»»
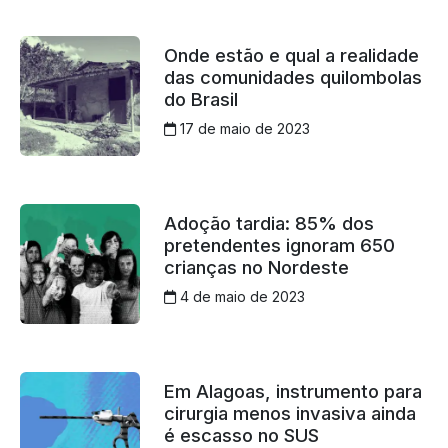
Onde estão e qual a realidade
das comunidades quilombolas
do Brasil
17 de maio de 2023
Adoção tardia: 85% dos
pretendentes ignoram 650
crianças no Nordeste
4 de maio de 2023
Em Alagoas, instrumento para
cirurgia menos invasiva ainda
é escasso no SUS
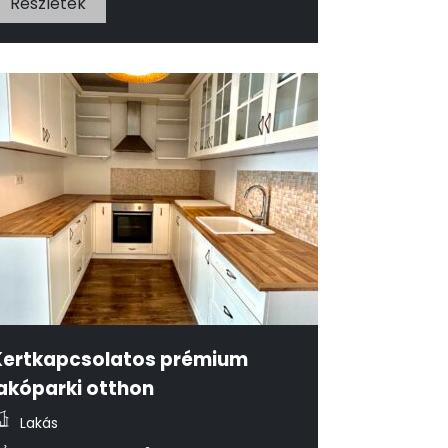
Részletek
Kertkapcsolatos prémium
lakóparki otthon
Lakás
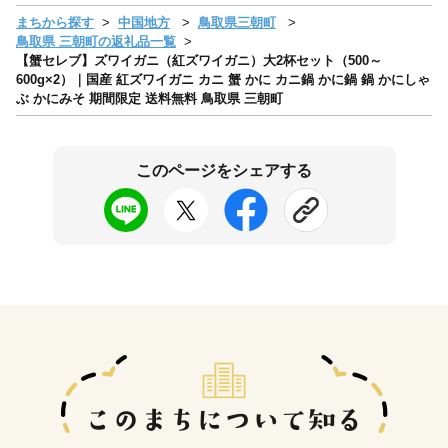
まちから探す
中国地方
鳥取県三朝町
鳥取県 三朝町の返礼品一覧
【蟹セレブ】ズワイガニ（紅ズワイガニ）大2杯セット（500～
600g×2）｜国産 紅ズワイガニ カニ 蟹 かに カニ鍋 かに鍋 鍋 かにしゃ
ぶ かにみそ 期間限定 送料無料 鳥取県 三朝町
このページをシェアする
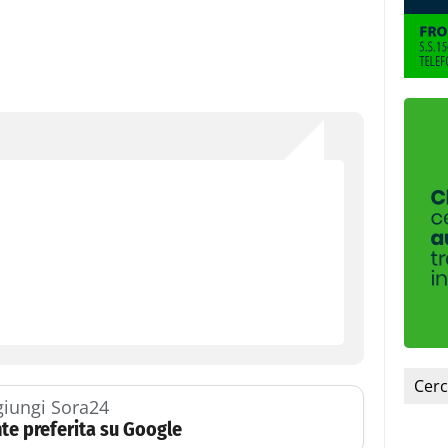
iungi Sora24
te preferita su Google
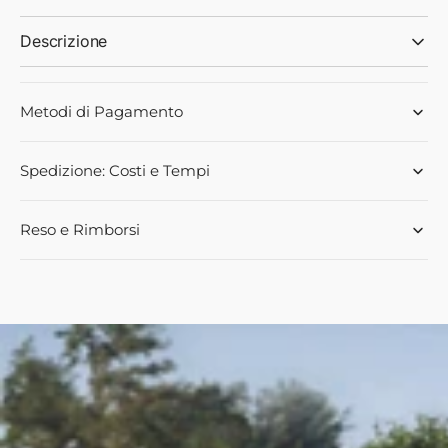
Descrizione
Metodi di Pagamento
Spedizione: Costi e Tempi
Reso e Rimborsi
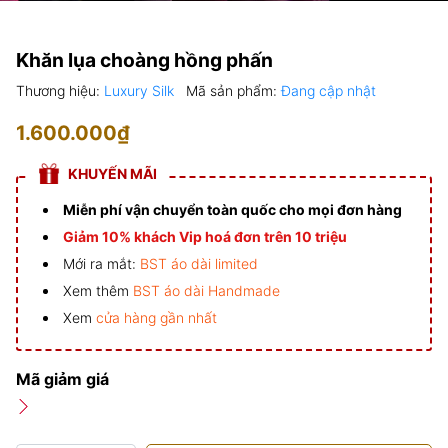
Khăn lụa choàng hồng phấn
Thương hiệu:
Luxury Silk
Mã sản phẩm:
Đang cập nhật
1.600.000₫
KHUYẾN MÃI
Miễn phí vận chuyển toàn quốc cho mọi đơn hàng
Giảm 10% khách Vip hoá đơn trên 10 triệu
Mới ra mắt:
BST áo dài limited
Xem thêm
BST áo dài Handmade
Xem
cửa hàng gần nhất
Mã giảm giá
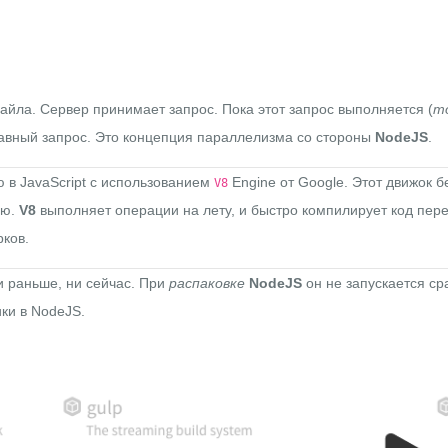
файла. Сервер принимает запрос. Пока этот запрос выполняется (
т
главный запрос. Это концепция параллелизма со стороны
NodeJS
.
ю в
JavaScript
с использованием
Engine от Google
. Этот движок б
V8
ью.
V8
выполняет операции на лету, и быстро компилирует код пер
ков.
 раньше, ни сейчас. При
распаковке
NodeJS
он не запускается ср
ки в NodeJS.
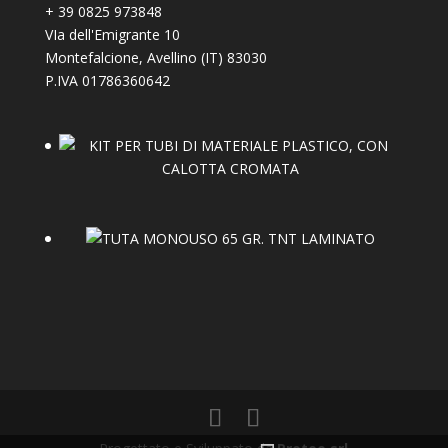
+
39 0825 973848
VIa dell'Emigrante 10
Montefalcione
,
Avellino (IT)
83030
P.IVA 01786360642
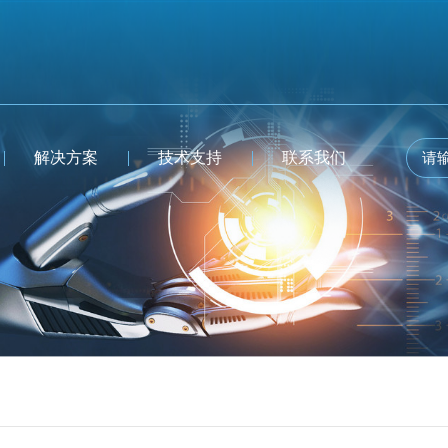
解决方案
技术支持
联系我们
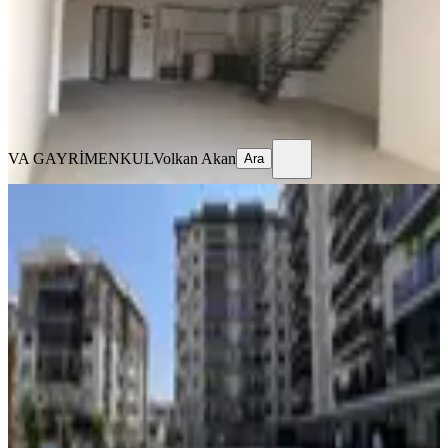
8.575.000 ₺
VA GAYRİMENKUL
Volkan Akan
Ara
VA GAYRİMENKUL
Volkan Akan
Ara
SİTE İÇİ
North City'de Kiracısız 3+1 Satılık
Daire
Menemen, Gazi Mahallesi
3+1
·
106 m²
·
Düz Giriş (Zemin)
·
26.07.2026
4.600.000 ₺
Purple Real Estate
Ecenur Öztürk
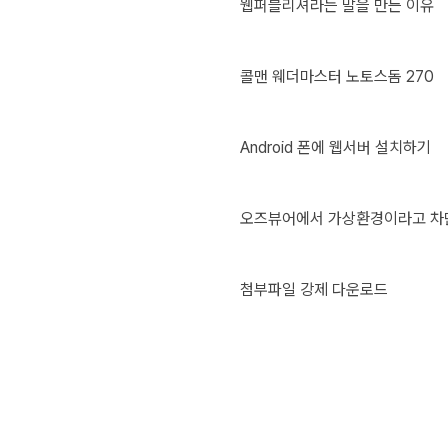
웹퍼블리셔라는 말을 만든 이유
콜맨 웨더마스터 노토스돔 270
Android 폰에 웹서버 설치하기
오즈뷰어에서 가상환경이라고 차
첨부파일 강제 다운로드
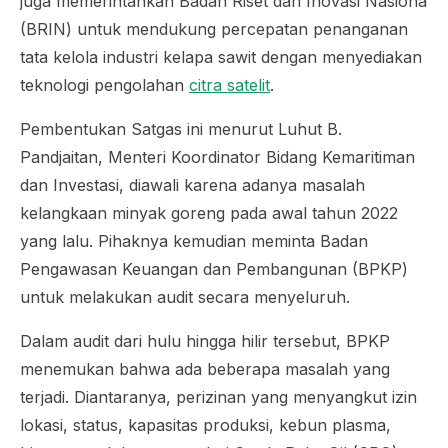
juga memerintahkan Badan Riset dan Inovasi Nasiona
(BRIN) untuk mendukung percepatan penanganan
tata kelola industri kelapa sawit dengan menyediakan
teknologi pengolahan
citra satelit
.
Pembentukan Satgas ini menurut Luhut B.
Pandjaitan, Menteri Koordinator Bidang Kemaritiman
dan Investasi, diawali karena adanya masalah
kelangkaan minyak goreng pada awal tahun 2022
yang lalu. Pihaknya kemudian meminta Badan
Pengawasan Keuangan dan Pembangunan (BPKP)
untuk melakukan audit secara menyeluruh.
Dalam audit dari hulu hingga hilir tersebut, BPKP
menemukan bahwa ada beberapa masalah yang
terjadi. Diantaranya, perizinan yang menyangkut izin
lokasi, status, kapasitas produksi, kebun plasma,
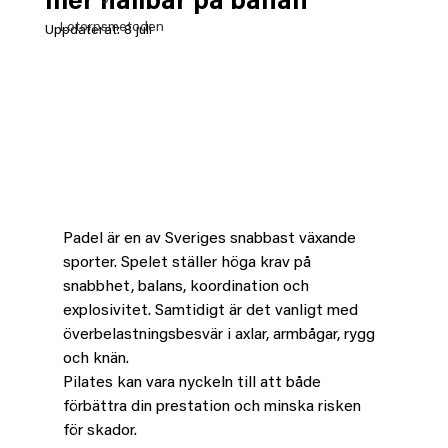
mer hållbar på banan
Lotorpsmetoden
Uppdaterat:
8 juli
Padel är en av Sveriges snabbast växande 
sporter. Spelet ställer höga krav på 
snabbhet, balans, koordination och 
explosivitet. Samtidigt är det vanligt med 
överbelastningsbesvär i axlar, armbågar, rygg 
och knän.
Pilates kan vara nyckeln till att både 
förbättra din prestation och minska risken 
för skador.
««
»»
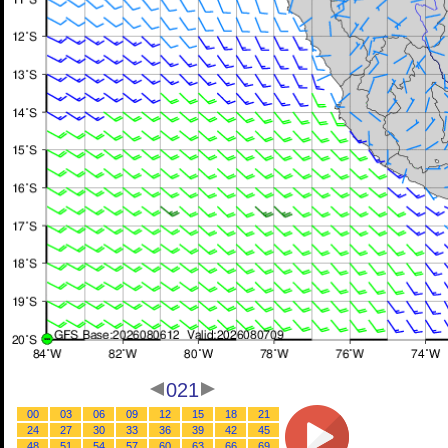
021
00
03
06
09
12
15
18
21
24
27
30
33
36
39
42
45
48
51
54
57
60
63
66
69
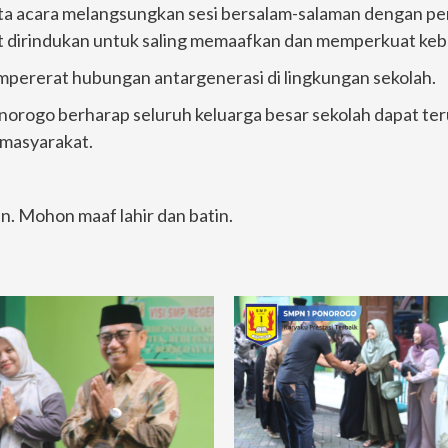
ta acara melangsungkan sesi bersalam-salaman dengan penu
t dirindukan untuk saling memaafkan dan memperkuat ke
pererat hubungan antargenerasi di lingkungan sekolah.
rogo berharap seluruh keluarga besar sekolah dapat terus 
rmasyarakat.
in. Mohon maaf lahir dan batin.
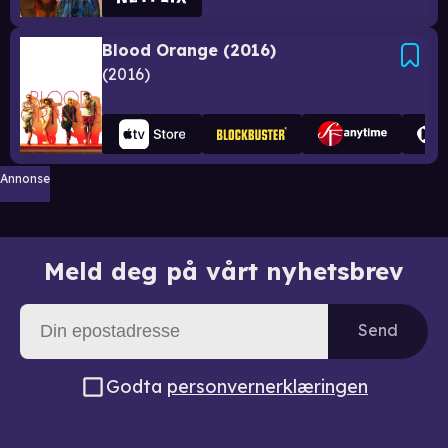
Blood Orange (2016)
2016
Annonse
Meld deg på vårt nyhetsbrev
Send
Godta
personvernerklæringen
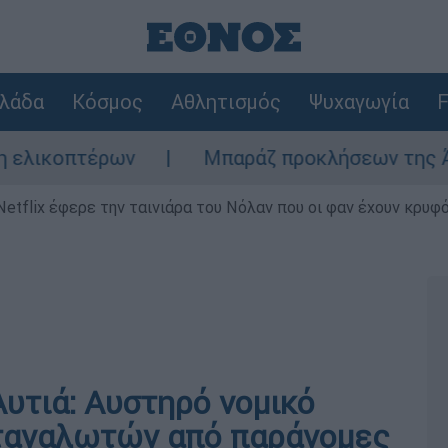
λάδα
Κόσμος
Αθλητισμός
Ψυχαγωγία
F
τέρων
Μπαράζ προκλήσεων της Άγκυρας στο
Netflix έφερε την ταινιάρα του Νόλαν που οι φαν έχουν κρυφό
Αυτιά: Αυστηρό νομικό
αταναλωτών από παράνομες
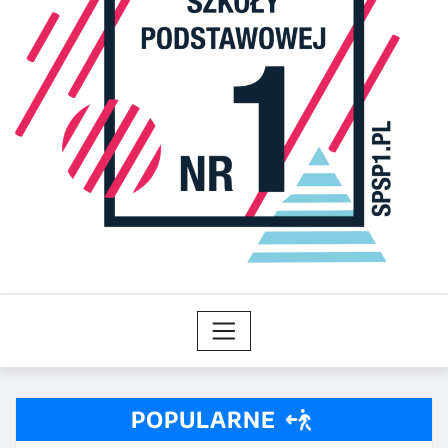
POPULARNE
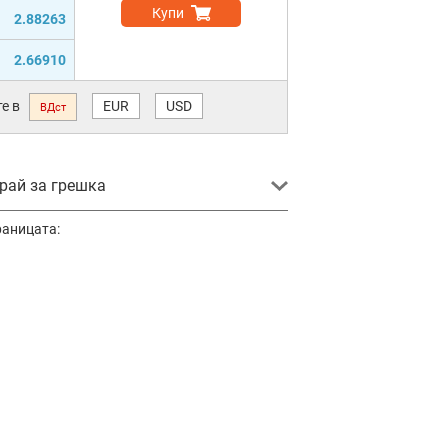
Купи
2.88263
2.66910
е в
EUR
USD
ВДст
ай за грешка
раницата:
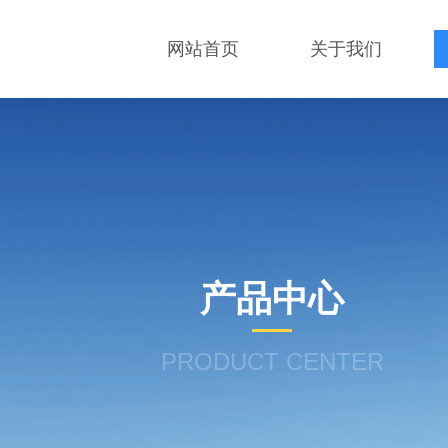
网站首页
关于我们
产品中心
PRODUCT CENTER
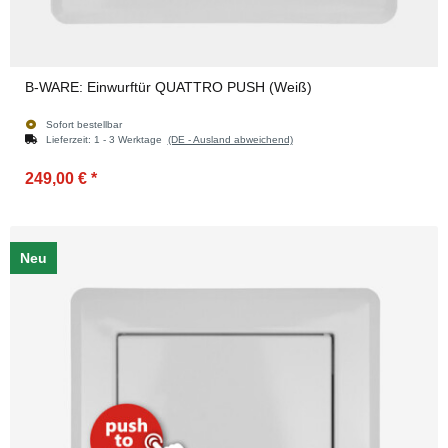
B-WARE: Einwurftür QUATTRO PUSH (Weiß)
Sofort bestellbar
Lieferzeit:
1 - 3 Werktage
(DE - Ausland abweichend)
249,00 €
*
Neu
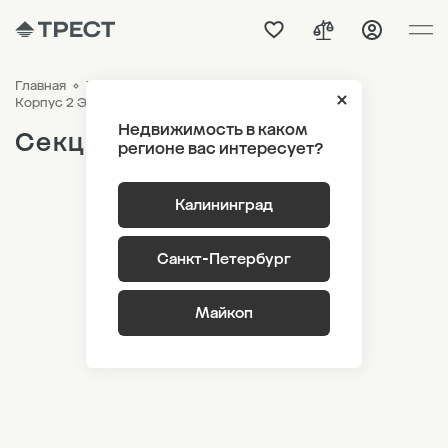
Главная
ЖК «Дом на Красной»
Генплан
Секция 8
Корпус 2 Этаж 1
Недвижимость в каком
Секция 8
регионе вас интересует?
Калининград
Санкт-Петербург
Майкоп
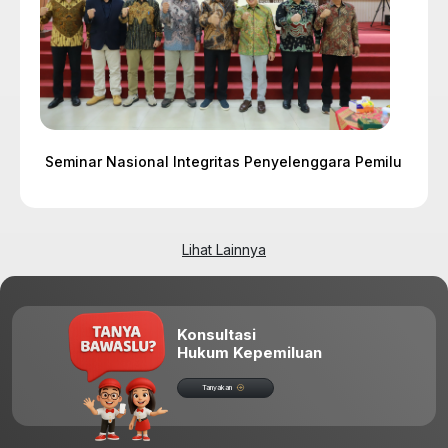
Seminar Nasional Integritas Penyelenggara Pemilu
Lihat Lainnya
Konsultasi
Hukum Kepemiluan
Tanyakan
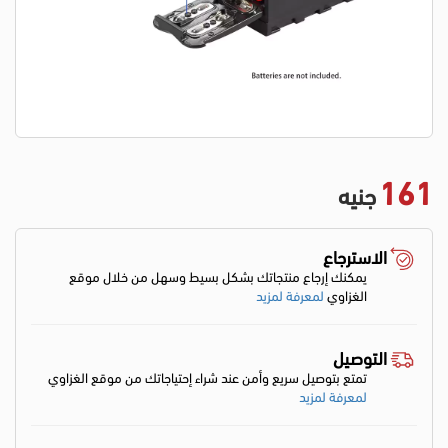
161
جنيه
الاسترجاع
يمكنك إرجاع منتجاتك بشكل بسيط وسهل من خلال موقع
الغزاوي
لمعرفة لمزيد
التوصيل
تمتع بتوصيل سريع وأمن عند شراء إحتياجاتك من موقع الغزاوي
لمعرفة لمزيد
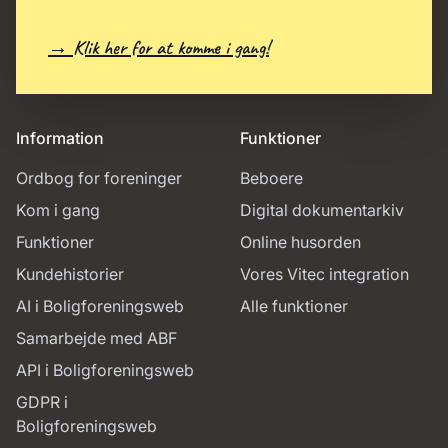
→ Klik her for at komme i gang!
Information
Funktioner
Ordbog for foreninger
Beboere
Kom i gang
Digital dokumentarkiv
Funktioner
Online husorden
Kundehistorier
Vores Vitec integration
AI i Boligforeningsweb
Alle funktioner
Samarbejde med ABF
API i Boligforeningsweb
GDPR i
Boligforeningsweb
««
»»
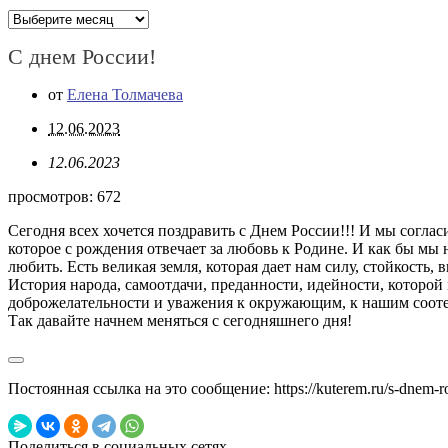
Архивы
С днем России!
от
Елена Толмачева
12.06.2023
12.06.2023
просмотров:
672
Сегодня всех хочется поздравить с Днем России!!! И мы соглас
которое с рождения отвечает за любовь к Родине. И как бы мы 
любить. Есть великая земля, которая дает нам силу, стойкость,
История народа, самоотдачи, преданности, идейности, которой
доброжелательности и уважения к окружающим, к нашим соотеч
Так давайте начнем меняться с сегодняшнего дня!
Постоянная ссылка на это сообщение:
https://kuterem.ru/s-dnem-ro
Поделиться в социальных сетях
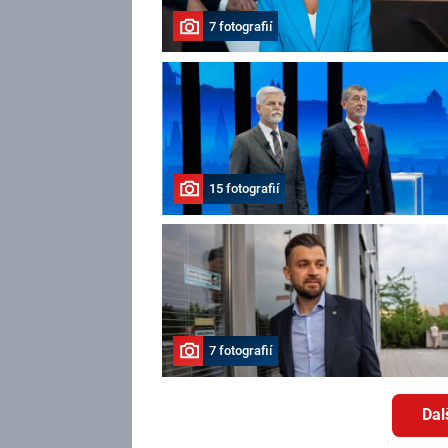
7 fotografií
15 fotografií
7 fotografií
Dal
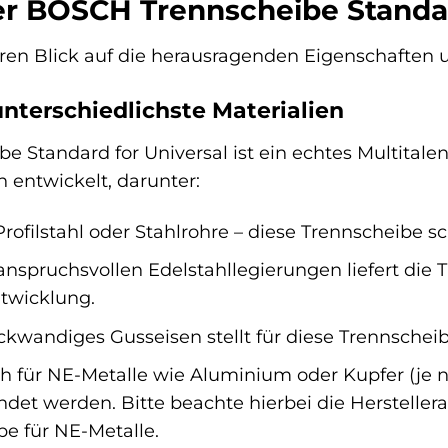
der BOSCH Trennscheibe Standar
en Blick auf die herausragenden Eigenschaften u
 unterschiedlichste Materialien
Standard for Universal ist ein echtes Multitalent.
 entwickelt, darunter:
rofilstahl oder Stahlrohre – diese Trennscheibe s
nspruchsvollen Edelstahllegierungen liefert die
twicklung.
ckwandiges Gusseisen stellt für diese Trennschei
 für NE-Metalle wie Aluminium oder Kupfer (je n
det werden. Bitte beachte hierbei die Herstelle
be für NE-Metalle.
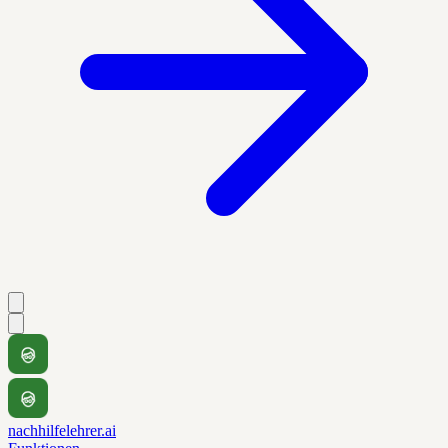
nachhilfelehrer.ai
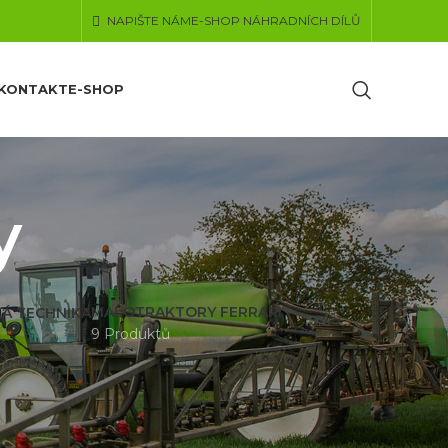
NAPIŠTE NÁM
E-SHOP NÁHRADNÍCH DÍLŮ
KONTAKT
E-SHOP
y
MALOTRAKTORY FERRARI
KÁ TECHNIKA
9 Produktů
««
Extract from the listing above the lines between the line containing "Padel är en av Sveriges snabbast växande" and the line containing "för skador.", keeping both of those lines. Output nothing else.

Padel är en av Sveriges snabbast växande 
sporter. Spelet ställer höga krav på 
snabbhet, balans, koordination och 
explosivitet. Samtidigt är det vanligt med 
överbelastningsbesvär i axlar, armbågar, rygg 
och knän.
Pilates kan vara nyckeln till att både 
förbättra din prestation och minska risken 
för skador.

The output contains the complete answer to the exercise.